Advances in technology are facilitating different business models. In what seems like a back-to-future view, new platforms are enabling ‘barter’ within ecosystems, where users trade goods and services using each other’s token of value, i.e. coins, digital token, or cryptocurrency. This is also causing a convergence of the roles of customers, owners and shareholders, and a stronger drive towards purpose-driven organisations. For example, recently, one of the cities in Australia has kicked off a trial that will allow some residents to trade solar power. Households will enjoy the flexibility of determining the price at which they are willing to purchase and sell solar power for and then conduct the transaction on a blockchain-enabled platform, thus blurring the distinction between service provider and consumer.1

This is changing the way performance is assessed and rewarded.  Let's take the case of Steemit — a social media platform where contributors get rewarded for creating and curating content, based on the popularity of the content. This is akin to getting paid based on 'likes' one receives.

One could argue whether such new-age companies are ‘for-profit’ entities, or whether they serve a higher purpose for the betterment of the community.

Think about it – if you were the owner of the local coffee shop where you get your morning brew – would you care solely about your profits, or also the quality of coffee, ethical sourcing of beans, satisfaction of your customers, and well-being of your barista? Now imagine if all the customers and all the employees of this coffee shop were also the co-owners; that would result in a closed-loop ecosystem where everybody is driven by the same purpose – good coffee, good service and fair prices. This sounds quite similar to an essential public utility – say the train system or the electricity grid.

Motivated by the mission and vision of the company, small lean teams are increasingly powered by a large distributed network of contingent workers from across the world. Under the democratisation of work, companies are beginning to deconstruct jobs and redistribute tasks to a combination of employees, AI providers, outsourcers, and gig-economy workers.

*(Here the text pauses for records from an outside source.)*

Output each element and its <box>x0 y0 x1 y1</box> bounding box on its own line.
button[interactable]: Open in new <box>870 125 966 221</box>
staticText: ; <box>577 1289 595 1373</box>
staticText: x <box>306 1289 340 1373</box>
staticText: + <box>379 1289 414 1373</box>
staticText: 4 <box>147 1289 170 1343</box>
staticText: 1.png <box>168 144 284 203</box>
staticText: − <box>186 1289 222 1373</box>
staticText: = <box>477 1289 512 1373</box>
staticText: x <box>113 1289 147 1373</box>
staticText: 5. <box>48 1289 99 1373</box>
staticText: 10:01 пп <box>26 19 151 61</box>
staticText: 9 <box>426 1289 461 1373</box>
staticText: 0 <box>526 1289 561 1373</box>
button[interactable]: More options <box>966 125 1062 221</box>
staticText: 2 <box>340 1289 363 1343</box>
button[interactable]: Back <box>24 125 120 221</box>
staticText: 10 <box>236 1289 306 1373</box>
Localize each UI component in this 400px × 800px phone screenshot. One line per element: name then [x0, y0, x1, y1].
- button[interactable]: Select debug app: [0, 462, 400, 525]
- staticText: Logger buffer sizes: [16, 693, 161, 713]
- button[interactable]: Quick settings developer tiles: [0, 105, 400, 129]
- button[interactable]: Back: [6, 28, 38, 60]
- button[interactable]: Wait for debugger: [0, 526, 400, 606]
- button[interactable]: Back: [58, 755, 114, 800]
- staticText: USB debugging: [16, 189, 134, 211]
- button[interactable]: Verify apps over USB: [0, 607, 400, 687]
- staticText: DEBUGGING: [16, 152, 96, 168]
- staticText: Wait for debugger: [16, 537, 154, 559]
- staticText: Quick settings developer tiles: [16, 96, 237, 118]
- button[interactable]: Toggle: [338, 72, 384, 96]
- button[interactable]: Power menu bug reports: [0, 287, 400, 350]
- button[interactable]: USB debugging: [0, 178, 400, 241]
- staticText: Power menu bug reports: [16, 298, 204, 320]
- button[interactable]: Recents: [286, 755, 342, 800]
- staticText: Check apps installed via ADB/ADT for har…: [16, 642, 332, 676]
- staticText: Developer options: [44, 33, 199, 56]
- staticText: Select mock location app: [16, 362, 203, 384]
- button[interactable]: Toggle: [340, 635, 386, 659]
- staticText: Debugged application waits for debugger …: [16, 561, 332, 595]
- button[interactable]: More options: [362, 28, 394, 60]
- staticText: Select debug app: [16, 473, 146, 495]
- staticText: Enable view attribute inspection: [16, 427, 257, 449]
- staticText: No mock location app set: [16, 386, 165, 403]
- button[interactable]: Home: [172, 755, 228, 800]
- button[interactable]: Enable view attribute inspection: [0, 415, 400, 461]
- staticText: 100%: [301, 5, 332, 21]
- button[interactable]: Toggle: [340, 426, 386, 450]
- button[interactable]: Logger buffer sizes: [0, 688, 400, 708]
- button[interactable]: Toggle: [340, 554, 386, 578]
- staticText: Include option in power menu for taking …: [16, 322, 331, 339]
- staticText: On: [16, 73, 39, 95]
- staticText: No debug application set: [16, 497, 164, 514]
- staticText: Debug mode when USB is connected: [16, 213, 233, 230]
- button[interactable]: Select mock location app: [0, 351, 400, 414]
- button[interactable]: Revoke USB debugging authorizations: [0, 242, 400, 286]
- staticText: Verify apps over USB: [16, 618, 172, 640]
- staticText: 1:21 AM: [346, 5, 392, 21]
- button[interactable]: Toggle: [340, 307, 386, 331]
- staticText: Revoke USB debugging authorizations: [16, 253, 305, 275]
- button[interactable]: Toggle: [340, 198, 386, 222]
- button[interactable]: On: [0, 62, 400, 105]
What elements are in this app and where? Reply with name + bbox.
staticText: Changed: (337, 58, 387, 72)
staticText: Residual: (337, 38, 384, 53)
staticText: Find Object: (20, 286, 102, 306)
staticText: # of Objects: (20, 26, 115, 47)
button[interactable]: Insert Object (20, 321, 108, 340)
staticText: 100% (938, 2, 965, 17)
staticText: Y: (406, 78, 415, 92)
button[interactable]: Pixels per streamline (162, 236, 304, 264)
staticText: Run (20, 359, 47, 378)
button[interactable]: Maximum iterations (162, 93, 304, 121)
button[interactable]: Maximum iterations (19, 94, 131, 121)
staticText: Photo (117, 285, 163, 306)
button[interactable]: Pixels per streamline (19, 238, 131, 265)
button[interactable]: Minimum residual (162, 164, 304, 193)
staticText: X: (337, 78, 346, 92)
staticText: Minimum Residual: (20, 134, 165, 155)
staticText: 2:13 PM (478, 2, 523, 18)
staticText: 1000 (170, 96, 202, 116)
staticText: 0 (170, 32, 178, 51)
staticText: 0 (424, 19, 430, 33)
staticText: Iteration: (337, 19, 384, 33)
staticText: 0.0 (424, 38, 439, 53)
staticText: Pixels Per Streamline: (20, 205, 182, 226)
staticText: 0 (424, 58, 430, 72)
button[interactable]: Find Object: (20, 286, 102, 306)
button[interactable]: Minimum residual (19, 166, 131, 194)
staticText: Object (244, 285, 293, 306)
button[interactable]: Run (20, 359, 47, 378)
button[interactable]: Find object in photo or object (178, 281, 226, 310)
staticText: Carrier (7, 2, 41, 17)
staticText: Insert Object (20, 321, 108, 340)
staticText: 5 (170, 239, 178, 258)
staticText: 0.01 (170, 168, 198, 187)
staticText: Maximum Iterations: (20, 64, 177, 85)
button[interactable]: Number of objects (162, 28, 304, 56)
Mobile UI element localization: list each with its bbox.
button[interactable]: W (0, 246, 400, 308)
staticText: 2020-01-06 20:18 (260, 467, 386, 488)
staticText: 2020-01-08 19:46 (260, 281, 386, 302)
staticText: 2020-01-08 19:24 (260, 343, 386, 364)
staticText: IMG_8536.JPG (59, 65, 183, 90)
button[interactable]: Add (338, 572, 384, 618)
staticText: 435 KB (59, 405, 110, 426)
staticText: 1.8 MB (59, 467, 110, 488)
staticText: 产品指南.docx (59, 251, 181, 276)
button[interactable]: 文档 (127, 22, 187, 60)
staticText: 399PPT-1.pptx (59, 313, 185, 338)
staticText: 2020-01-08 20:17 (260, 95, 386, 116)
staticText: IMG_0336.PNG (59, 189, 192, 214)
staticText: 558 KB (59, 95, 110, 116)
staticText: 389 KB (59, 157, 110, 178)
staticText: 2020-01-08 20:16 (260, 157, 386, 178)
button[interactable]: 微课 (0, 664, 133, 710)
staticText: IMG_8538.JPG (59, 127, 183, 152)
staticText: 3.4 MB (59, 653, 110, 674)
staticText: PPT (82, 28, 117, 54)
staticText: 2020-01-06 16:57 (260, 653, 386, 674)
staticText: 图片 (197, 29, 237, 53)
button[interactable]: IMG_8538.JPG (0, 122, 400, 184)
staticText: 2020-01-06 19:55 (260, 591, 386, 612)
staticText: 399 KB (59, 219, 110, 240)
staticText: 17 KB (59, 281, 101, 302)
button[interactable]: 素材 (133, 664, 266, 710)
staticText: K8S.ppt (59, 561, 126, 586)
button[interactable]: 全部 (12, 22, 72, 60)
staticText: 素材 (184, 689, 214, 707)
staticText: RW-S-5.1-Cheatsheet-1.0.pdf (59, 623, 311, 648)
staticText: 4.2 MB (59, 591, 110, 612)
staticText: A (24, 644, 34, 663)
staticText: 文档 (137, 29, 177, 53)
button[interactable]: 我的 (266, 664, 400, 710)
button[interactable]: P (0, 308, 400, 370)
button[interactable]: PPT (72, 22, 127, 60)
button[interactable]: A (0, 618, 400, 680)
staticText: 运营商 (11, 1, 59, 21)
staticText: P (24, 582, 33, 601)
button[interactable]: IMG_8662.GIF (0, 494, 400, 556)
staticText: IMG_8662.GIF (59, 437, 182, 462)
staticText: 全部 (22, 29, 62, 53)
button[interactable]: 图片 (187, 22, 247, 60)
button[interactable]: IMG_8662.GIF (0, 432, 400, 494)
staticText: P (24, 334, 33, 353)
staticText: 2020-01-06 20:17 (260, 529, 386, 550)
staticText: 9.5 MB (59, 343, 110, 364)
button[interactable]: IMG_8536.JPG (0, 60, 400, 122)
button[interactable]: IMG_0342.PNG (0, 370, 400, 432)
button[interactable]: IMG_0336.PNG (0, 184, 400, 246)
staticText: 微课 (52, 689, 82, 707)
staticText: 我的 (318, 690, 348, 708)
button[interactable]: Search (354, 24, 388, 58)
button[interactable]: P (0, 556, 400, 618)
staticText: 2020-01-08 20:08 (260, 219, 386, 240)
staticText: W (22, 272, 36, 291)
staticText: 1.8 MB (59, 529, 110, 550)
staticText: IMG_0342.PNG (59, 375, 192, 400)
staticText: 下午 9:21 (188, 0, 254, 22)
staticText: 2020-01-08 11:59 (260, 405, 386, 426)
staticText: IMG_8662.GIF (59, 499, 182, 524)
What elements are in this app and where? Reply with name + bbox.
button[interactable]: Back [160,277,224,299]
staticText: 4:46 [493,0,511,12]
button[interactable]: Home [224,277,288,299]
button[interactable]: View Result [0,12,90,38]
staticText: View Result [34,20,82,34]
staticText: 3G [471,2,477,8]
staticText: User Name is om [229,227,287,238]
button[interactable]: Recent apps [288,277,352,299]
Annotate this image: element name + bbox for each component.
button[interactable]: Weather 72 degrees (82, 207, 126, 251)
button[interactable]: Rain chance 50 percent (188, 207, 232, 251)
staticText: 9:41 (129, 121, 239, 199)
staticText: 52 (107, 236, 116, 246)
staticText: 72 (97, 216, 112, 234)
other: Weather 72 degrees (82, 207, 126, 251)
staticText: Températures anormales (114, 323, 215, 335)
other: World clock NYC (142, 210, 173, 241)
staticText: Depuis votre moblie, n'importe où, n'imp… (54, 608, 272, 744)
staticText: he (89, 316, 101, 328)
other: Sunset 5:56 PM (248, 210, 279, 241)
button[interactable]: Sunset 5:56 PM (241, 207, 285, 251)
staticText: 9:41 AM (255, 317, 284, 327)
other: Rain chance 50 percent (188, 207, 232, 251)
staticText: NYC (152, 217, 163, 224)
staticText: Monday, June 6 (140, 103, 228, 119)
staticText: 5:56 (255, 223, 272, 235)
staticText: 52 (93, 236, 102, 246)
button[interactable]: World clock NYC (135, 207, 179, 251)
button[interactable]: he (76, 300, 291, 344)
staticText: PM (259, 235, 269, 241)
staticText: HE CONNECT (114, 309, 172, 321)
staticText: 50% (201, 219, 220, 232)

A new people equation – a world of ‘Likes’

Under conventional models, managers assess performance against goals set at the beginning of the year, and the organisation determine pay levels based on size of the job and market rates - with some variability based on employee performance relative to others. However, in a hyper-disintermediated model, such people practices could be governed by the end user directly.

An interesting example is UK-based AI solutions provider, Satalia, which have adopted a self-organising company structure that promotes open information, decentralised decision making, and complete individual autonomy to achieve collectively agreed company strategies. The company has a very interesting way of determining pay levels. People joining the company are paid on a scale that reflects educational qualifications (e.g. starting salary for a bachelor’s degree vs triple-doctorate), and there is complete transparency about everybody’s salaries. At regular intervals, every employee publicly requests the pay raise he or she thinks they deserve. The aggregated data about each person’s contributions to various projects are presented. With all the data made transparent, anyone can vote on any other person’s pay raise request, whether it should be approved at the requested level, below or even above that level. The HR analytics data provides information on whose “opinion” will hold more “weight”, and this is reflected in making the pay level decision.2

Era of the consumer

Imagine an economic model where every individual is an entity unto themselves, and a team is an ecosystem — with their own crypto-currency, balance sheets, and ledgers on the blockchain. In such a model the consumers will define value, and will be able to quantify intangibles such as service standards, quality of advice, social impact etc. Depending on the perceived value, customers would set ‘wages’ for services offered. The key distinction is that it’s not the company that sets salaries anymore; it is not the relationship between manager and employees that is the main determinant of performance and reward. Instead, it is the collection of consumers who determine value and reward via a corresponding number of coins or digital-tokens.

Blockchain-enabled platforms are allowing companies to quantify and measure intangibles such as reputation and social impact. Organisations will need to link reputation capital, crowed-sourced feedback, quality-assurance systems, with rewards systems.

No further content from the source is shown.